# Directions for this task
Go through the data line by line from the top, retyping each exactly, and end with the line that contains "italiano a un millón de personas.".

+++ Working data +++

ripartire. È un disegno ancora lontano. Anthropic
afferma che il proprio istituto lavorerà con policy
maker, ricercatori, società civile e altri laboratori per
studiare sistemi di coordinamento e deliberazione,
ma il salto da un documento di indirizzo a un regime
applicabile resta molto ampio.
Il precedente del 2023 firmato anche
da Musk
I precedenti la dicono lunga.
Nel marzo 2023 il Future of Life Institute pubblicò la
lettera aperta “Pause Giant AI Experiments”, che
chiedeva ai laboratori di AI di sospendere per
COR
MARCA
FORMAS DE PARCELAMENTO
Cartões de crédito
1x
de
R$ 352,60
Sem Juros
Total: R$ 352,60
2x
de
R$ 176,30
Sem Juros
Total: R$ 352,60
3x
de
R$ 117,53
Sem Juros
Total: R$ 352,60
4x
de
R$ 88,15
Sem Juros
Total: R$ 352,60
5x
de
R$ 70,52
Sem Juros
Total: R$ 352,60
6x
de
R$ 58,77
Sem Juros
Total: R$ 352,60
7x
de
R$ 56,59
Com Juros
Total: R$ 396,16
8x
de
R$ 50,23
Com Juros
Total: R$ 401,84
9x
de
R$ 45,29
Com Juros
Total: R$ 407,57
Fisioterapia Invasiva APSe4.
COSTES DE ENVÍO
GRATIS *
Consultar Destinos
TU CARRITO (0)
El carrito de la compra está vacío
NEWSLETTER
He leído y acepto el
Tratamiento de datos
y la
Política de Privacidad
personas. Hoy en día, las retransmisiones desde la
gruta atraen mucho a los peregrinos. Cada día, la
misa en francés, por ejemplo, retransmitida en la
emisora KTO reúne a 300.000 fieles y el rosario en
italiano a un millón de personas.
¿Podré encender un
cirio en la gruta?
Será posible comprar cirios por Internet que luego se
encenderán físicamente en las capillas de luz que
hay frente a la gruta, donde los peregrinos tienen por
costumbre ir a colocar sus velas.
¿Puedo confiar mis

+++

# Solution for this problem
ripartire. È un disegno ancora lontano. Anthropic
afferma che il proprio istituto lavorerà con policy
maker, ricercatori, società civile e altri laboratori per
studiare sistemi di coordinamento e deliberazione,
ma il salto da un documento di indirizzo a un regime
applicabile resta molto ampio.
Il precedente del 2023 firmato anche
da Musk
I precedenti la dicono lunga.
Nel marzo 2023 il Future of Life Institute pubblicò la
lettera aperta “Pause Giant AI Experiments”, che
chiedeva ai laboratori di AI di sospendere per
COR
MARCA
FORMAS DE PARCELAMENTO
Cartões de crédito
1x
de
R$ 352,60
Sem Juros
Total: R$ 352,60
2x
de
R$ 176,30
Sem Juros
Total: R$ 352,60
3x
de
R$ 117,53
Sem Juros
Total: R$ 352,60
4x
de
R$ 88,15
Sem Juros
Total: R$ 352,60
5x
de
R$ 70,52
Sem Juros
Total: R$ 352,60
6x
de
R$ 58,77
Sem Juros
Total: R$ 352,60
7x
de
R$ 56,59
Com Juros
Total: R$ 396,16
8x
de
R$ 50,23
Com Juros
Total: R$ 401,84
9x
de
R$ 45,29
Com Juros
Total: R$ 407,57
Fisioterapia Invasiva APSe4.
COSTES DE ENVÍO
GRATIS *
Consultar Destinos
TU CARRITO (0)
El carrito de la compra está vacío
NEWSLETTER
He leído y acepto el
Tratamiento de datos
y la
Política de Privacidad
personas. Hoy en día, las retransmisiones desde la
gruta atraen mucho a los peregrinos. Cada día, la
misa en francés, por ejemplo, retransmitida en la
emisora KTO reúne a 300.000 fieles y el rosario en
italiano a un millón de personas.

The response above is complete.